Ce magistrat a indiqué à l’issue des débats que l’arrêt sera prononcé, par sa mise à disposition au greffe le 27 Février 2025;
Il a été rendu compte des plaidoiries dans le délibéré de la Cour, composée de :
Président : Corinne Jacquemin
Conseiller : Agathe Aliamus
Conseiller : Aurélie Police
Qui en ont délibéré
ARRÊT : mis à disposition des parties le 27 Février 2025
Greffier lors des débats : Mme Nadia Hanafi,
Greffier lors du prononcé par mise à disposition : Mme Delphine Schuft
* *
*
LA COUR
Exposé du litige :
M. [Y] [K] [V] [R] a été embauché par la société [7] (la société [7]), selon contrats de travail temporaire successifs, et mis à disposition de la société [9] prise en son établissement [11] (la société [10]), afin d’exercer les fonctions de chauffeur poids lourd.

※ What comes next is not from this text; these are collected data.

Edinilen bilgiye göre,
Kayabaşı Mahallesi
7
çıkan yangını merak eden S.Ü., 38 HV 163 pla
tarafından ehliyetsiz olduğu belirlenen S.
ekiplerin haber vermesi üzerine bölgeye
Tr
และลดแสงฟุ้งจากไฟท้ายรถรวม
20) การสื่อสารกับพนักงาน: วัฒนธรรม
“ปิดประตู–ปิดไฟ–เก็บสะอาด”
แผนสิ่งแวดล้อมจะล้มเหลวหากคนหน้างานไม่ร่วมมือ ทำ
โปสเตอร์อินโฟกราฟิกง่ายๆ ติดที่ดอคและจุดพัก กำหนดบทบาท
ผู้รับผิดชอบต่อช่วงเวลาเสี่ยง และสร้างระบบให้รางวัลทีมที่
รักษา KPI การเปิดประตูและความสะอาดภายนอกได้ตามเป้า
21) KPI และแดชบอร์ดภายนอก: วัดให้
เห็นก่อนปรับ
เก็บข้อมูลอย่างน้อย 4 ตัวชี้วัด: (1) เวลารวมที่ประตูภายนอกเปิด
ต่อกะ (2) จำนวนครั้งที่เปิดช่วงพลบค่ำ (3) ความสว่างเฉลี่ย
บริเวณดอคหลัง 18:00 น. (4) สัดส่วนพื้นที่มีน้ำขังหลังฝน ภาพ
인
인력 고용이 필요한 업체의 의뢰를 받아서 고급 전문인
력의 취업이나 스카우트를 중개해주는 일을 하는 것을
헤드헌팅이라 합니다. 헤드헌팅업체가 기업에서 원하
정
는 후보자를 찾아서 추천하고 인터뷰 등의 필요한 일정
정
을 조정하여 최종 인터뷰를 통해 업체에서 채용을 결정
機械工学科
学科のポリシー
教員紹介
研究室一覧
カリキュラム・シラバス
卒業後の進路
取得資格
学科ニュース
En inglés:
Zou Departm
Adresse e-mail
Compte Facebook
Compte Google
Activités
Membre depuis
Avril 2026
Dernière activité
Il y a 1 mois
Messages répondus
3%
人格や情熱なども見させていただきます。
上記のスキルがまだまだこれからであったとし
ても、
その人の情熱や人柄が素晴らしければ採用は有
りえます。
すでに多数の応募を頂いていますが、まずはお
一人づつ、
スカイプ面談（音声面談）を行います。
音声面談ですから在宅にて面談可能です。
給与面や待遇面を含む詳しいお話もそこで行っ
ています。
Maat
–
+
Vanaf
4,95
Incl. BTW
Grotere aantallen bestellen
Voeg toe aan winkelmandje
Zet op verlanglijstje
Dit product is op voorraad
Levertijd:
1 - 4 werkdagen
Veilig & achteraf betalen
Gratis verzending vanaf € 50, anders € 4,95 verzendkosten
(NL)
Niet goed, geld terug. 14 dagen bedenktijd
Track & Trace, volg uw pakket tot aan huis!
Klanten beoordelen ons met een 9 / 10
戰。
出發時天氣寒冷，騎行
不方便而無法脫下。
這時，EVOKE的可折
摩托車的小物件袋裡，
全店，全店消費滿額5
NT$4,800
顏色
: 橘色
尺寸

Il a été victime le 17 juin 2016 d’un accident du travail pris en charge par la Caisse générale de sécurité sociale de La Réunion (CGSSR) au titre de la législation professionnelle, lui ayant occasionné des lombalgies et un hématome face antérieure du tiers inférieur de la jambe droite.
Un taux d’incapacité de 15 % lui a été attribué à la date de consolidation de son état de santé fixée au 02 août 2016.
L’action en reconnaissance de la faute inexcusable des sociétés [7] et [10] initiée par M. [R] a été rejetée par jugement du pôle social du tribunal judiciaire de Saint-Denis de la Réunion en date du 24 juin 2020 dont il a interjeté appel le 27 juillet suivant.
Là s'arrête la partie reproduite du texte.